09 Jan 2014


The new Sector Understanding on Export Credits for Rail Infrastructure (RSU) adapts the OECD’s widely-accepted rules on export credits to the sector-specific financing conditions of new railway infrastructure projects. The innovative and unique new framework is designed to meet the variable needs of public authorities and exporters, in both advanced and emerging economies, while helping promote the use of rail as a viable alternative to road and air transportation, in the context of energy scarcity, fuel prices and climate change.

The Rail Sector Understanding (RSU) lengthens repayment periods for contracts involving an overall value of more than SDR 10 million ($15.3 million).
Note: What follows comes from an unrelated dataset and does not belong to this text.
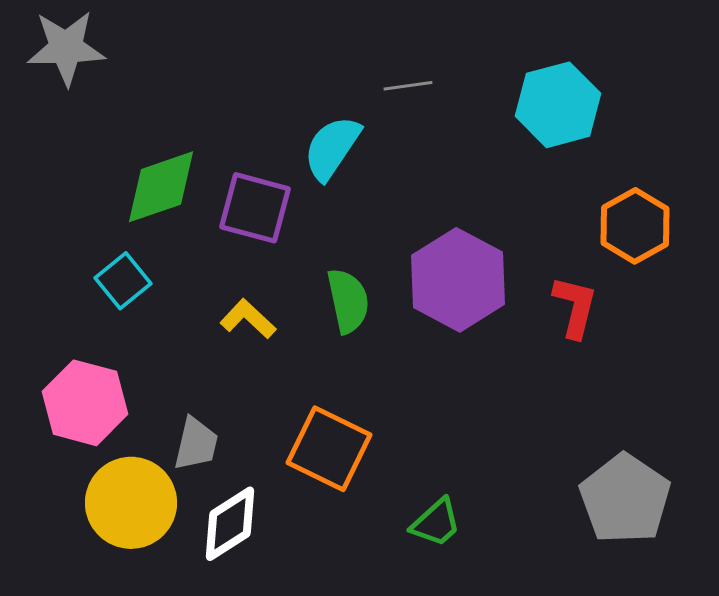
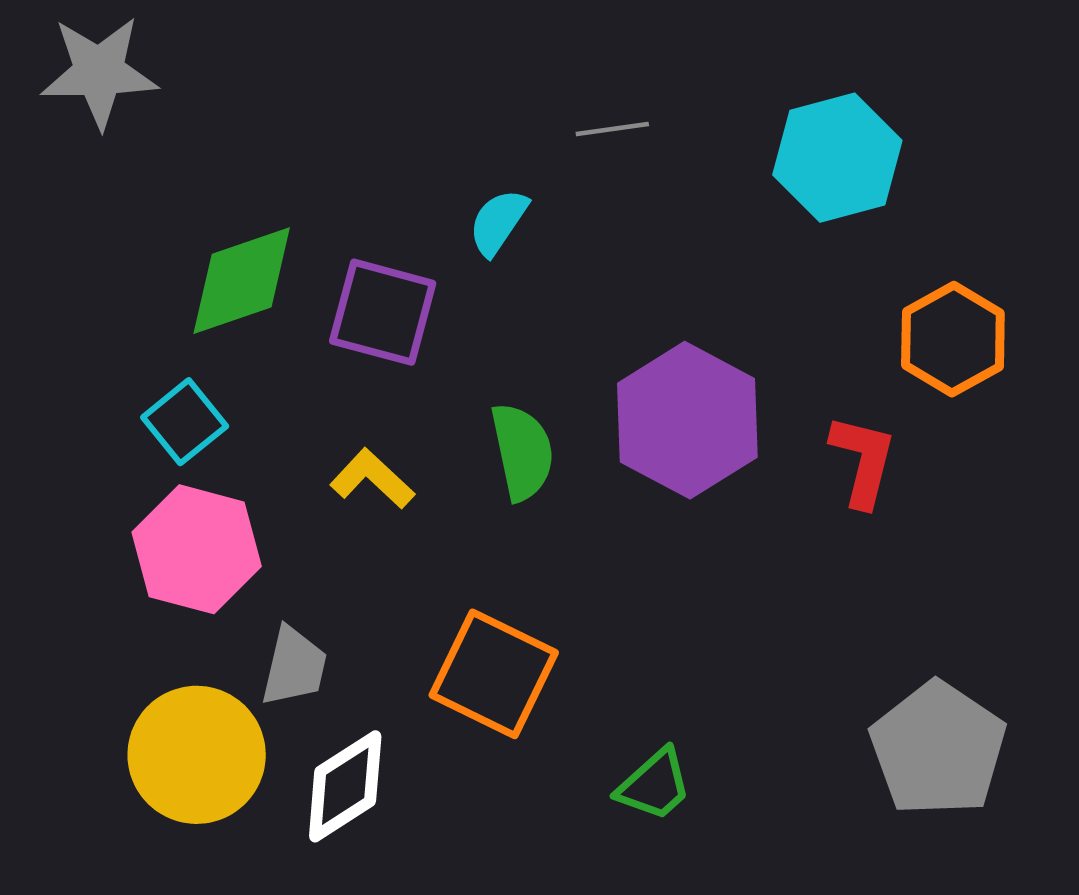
cyan semicircle: (332, 148) -> (498, 222), size x0.7
pink hexagon: (85, 403) -> (197, 549), moved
Terms provide for repayment up to 12 years for transactions in High-Income OECD countries, subject to conditions aimed at complementing the private sector, and of up to 14 years for transactions in all other countries.

The RSU is applicable to export contracts for essential rail infrastructure assets, including rail control, electrification, tracks, rolling stock, and related construction and engineering work.

Offering wider terms for the use of export credits in the rail sector will contribute to the creation of new railway projects, as well as the rehabilitation of existing rail infrastructure, which will reduce road traffic congestion and related carbon emissions and help countries achieve their sustainable growth objectives,” said David Drysdale, head of the OECD export credit division.

® The Participants to the Arrangement on Officially Supported Export Credits are: Australia, Canada, the European Union, Japan, Korea, New Zealand, Norway, Switzerland and the United States.